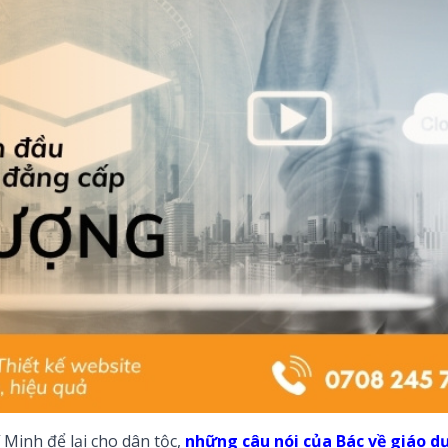
Minh để lại cho dân tộc,
những câu nói của Bác về giáo d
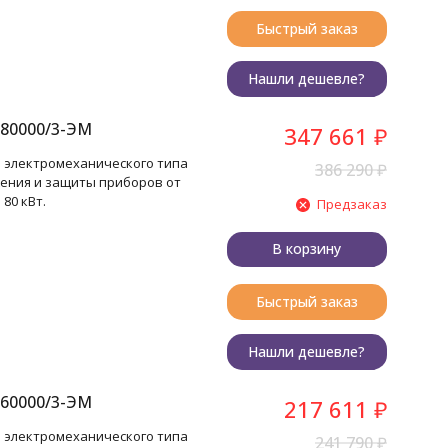
Быстрый заказ
Нашли дешевле?
80000/3-ЭМ
347 661
₽
 электромеханического типа
386 290
₽
ения и защиты приборов от
80 кВт.
Предзаказ
В корзину
Быстрый заказ
Нашли дешевле?
60000/3-ЭМ
217 611
₽
 электромеханического типа
241 790
₽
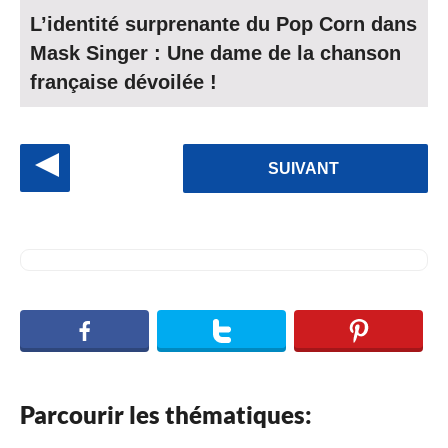
L’identité surprenante du Pop Corn dans
Mask Singer : Une dame de la chanson
française dévoilée !
P
SUIVANT
o
s
t
P
a
g
i
n
Parcourir les thématiques:
a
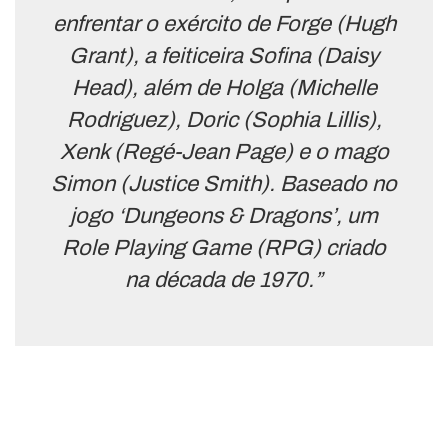
enfrentar o exército de Forge (Hugh
Grant), a feiticeira Sofina (Daisy
Head), além de Holga (Michelle
Rodriguez), Doric (Sophia Lillis),
Xenk (Regé-Jean Page) e o mago
Simon (Justice Smith). Baseado no
jogo ‘Dungeons & Dragons’, um
Role Playing Game (RPG) criado
na década de 1970.”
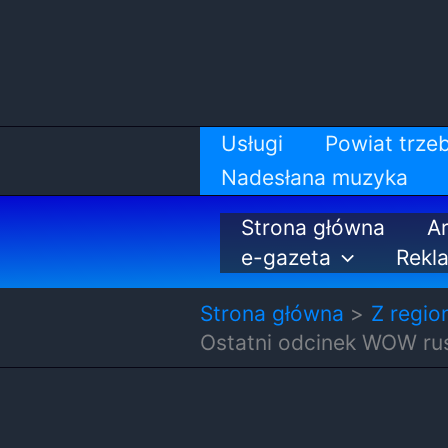
Przejdź
do
treści
Usługi
Powiat trzeb
Nadesłana muzyka
Strona główna
Ar
e-gazeta
Rekl
Strona główna
Z regio
Ostatni odcinek WOW ru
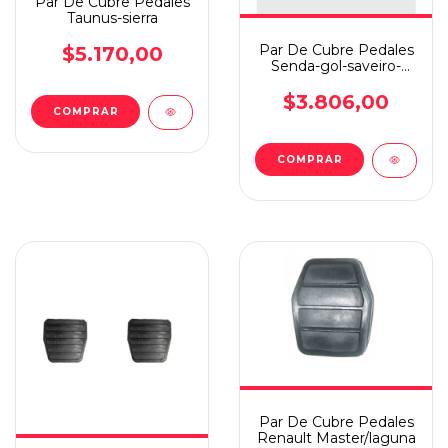
Par De Cubre Pedales
Taunus-sierra
Par De Cubre Pedales
$5.170,00
Senda-gol-saveiro-
caddy
$3.806,00
Par De Cubre Pedales
Renault Master/laguna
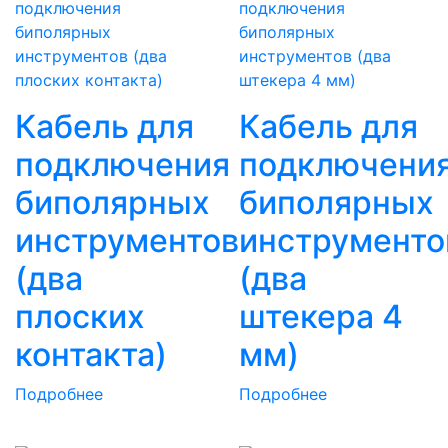
Кабель для
Кабель для
подключения
подключени
биполярных
биполярных
инструментов
инструменто
(два
(два
плоских
штекера 4
контакта)
мм)
Подробнее
Подробнее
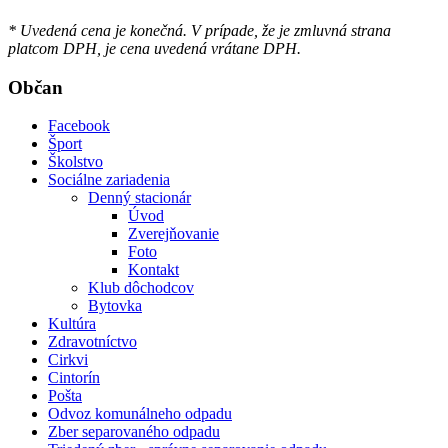
* Uvedená cena je konečná. V prípade, že je zmluvná strana
platcom DPH, je cena uvedená vrátane DPH.
Občan
Facebook
Šport
Školstvo
Sociálne zariadenia
Denný stacionár
Úvod
Zverejňovanie
Foto
Kontakt
Klub dôchodcov
Bytovka
Kultúra
Zdravotníctvo
Cirkvi
Cintorín
Pošta
Odvoz komunálneho odpadu
Zber separovaného odpadu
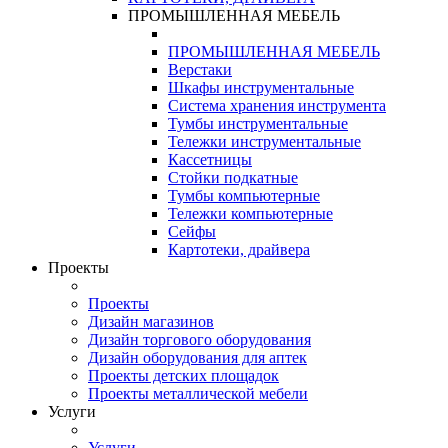
ПРОМЫШЛЕННАЯ МЕБЕЛЬ
ПРОМЫШЛЕННАЯ МЕБЕЛЬ
Верстаки
Шкафы инструментальные
Система хранения инструмента
Тумбы инструментальные
Тележки инструментальные
Кассетницы
Стойки подкатные
Тумбы компьютерные
Тележки компьютерные
Сейфы
Картотеки, драйвера
Проекты
Проекты
Дизайн магазинов
Дизайн торгового оборудования
Дизайн оборудования для аптек
Проекты детских площадок
Проекты металлической мебели
Услуги
Услуги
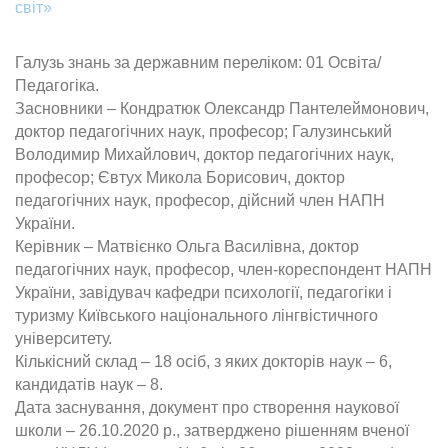
світ»
Галузь знань за державним переліком: 01 Освіта/
Педагогіка.
Засновники – Кондратюк Олександр Пантелеймонович,
доктор педагогічних наук, професор; Галузинський
Володимир Михайлович, доктор педагогічних наук,
професор; Євтух Микола Борисович, доктор
педагогічних наук, професор, дійсний член НАПН
України.
Керівник – Матвієнко Ольга Василівна, доктор
педагогічних наук, професор, член-кореспондент НАПН
України, завідувач кафедри психології, педагогіки і
туризму Київського національного лінгвістичного
університету.
Кількісний склад – 18 осіб, з яких докторів наук – 6,
кандидатів наук – 8.
Дата заснування, документ про створення наукової
школи – 26.10.2020 р., затверджено рішенням вченої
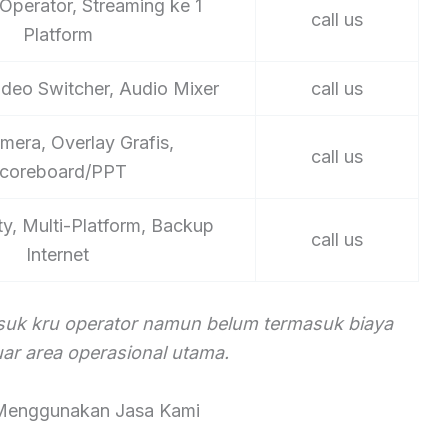
Operator, Streaming ke 1
call us
Platform
ideo Switcher, Audio Mixer
call us
mera, Overlay Grafis,
call us
coreboard/PPT
ty, Multi-Platform, Backup
call us
Internet
asuk kru operator namun belum termasuk biaya
luar area operasional utama.
Menggunakan Jasa Kami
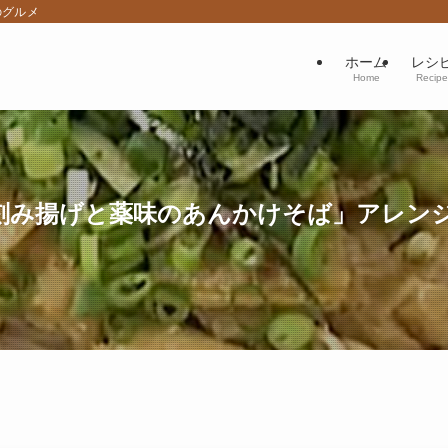
のグルメ
ホーム
レシ
Home
Recipe
み揚げと薬味のあんかけそば」アレンジ冷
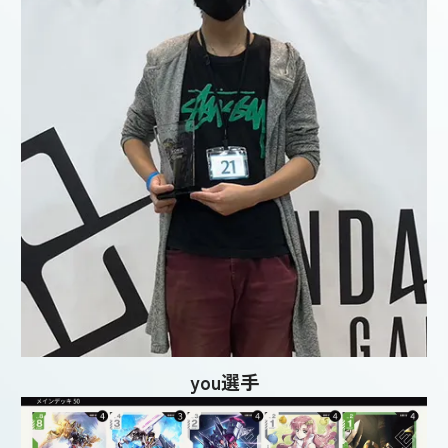
you選手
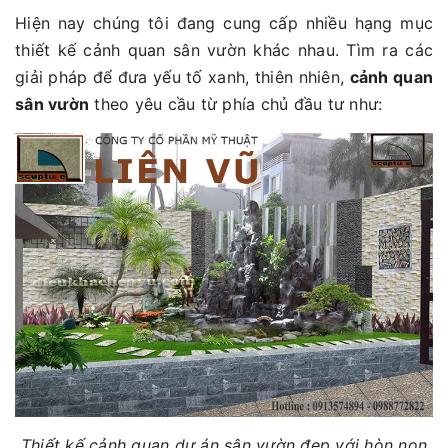
Hiện nay chúng tôi đang cung cấp nhiều hạng mục
thiết kế cảnh quan sân vườn khác nhau. Tìm ra các
giải pháp để đưa yếu tố xanh, thiên nhiên,
cảnh quan
sân vườn
theo yêu cầu từ phía chủ đầu tư như:
Thiết kế cảnh quan dự án sân vườn đẹp với hòn non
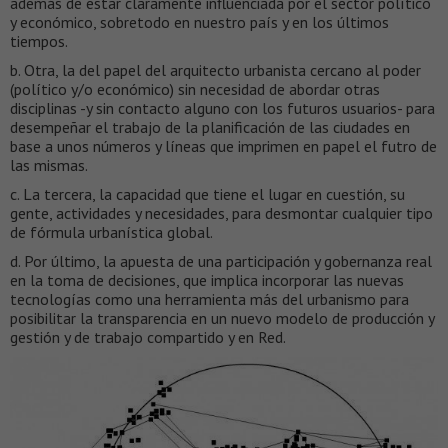
además de estar claramente influenciada por el sector político
y económico, sobretodo en nuestro país y en los últimos
tiempos.
b. Otra, la del papel del arquitecto urbanista cercano al poder
(político y/o económico) sin necesidad de abordar otras
disciplinas -y sin contacto alguno con los futuros usuarios- para
desempeñar el trabajo de la planificación de las ciudades en
base a unos números y líneas que imprimen en papel el futro de
las mismas.
c. La tercera, la capacidad que tiene el lugar en cuestión, su
gente, actividades y necesidades, para desmontar cualquier tipo
de fórmula urbanística global.
d. Por último, la apuesta de una participación y gobernanza real
en la toma de decisiones, que implica incorporar las nuevas
tecnologías como una herramienta más del urbanismo para
posibilitar la transparencia en un nuevo modelo de producción y
gestión y de trabajo compartido y en Red.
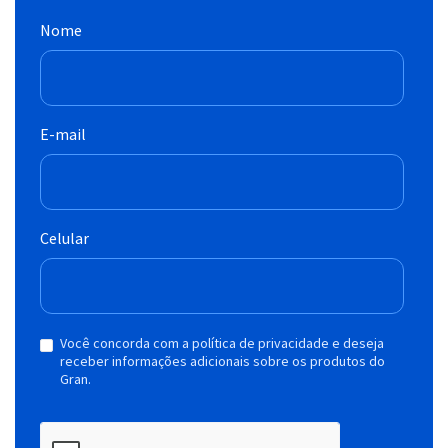
Nome
E-mail
Celular
Você concorda com a política de privacidade e deseja
receber informações adicionais sobre os produtos do
Gran.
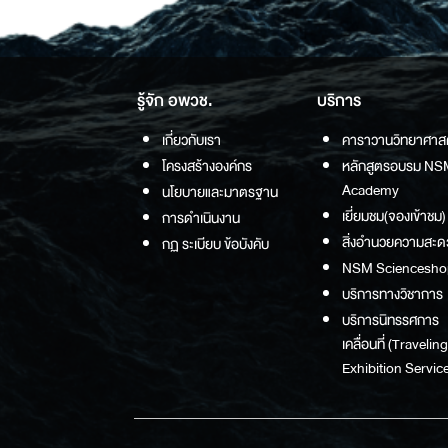
รู้จัก อพวช.
บริการ
เกี่ยวกับเรา
คาราวานวิทยาศาส
โครงสร้างองค์กร
หลักสูตรอบรม NS
Academy
นโยบายและมาตรฐาน
เยี่ยมชม(จองเข้าชม)
การดำเนินงาน
สิ่งอำนวยความสะด
กฏ ระเบียบ ข้อบังคับ
NSM Sciencesho
บริการทางวิชาการ
บริการนิทรรศการ
เคลื่อนที่ (Traveling
Exhibition Service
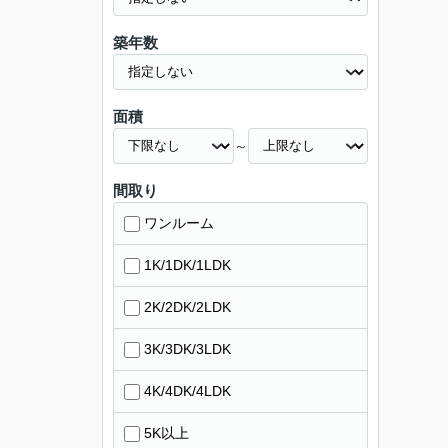
築年数
面積
～
間取り
ワンルーム
1K/1DK/1LDK
2K/2DK/2LDK
3K/3DK/3LDK
4K/4DK/4LDK
5K以上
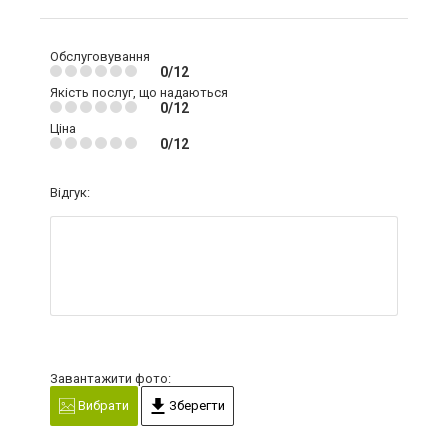
Обслуговування
0/12
Якість послуг, що надаються
0/12
Ціна
0/12
Відгук:
Завантажити фото:
Вибрати
Зберегти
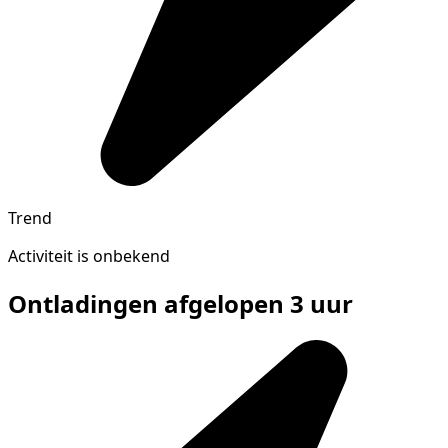
Trend
Activiteit is onbekend
Ontladingen afgelopen 3 uur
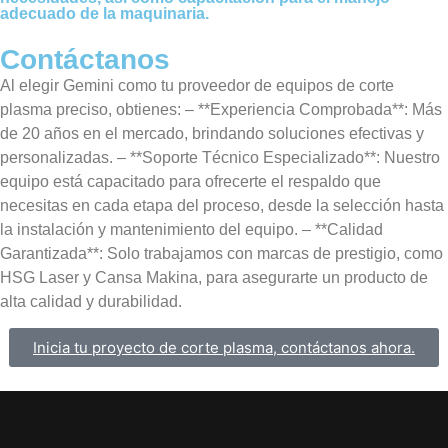
adecuado de la maquinaria.
Contáctanos
Al elegir Gemini como tu proveedor de equipos de corte
plasma preciso, obtienes: – **Experiencia Comprobada**: Más
de 20 años en el mercado, brindando soluciones efectivas y
personalizadas. – **Soporte Técnico Especializado**: Nuestro
equipo está capacitado para ofrecerte el respaldo que
necesitas en cada etapa del proceso, desde la selección hasta
la instalación y mantenimiento del equipo. – **Calidad
Garantizada**: Solo trabajamos con marcas de prestigio, como
HSG Laser y Cansa Makina, para asegurarte un producto de
alta calidad y durabilidad.
Inicia tu proyecto de corte plasma, contáctanos ahora.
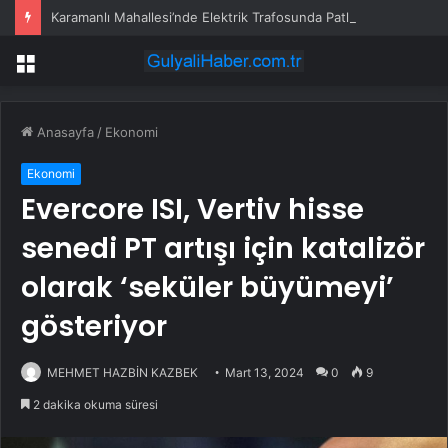
Karamanlı Mahallesi’nde Elektrik Trafosunda Patlama: Kısa Süreli Panik ve Elektrik Kesintisi
Menü
Anasayfa
/
Ekonomi
Ekonomi
Evercore ISI, Vertiv hisse
senedi PT artışı için katalizör
olarak ‘seküler büyümeyi’
gösteriyor
MEHMET HAZBİN KAZBEK
Mart 13, 2024
0
9
2 dakika okuma süresi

....

Take the material above and output only the lines from the one that contains "desempeñar el trabajo" through the one that contains "NSM Sciencesho", ends included and images left out.

desempeñar el trabajo de la planificación de las ciudades en
base a unos números y líneas que imprimen en papel el futro de
las mismas.
c. La tercera, la capacidad que tiene el lugar en cuestión, su
gente, actividades y necesidades, para desmontar cualquier tipo
de fórmula urbanística global.
d. Por último, la apuesta de una participación y gobernanza real
en la toma de decisiones, que implica incorporar las nuevas
tecnologías como una herramienta más del urbanismo para
posibilitar la transparencia en un nuevo modelo de producción y
gestión y de trabajo compartido y en Red.
Nome
E-mail
Celular
Você concorda com a política de privacidade e deseja
receber informações adicionais sobre os produtos do
Gran.
รู้จัก อพวช.
บริการ
เกี่ยวกับเรา
คาราวานวิทยาศาส
โครงสร้างองค์กร
หลักสูตรอบรม NS
Academy
นโยบายและมาตรฐาน
เยี่ยมชม(จองเข้าชม)
การดำเนินงาน
สิ่งอำนวยความสะด
กฏ ระเบียบ ข้อบังคับ
NSM Sciencesho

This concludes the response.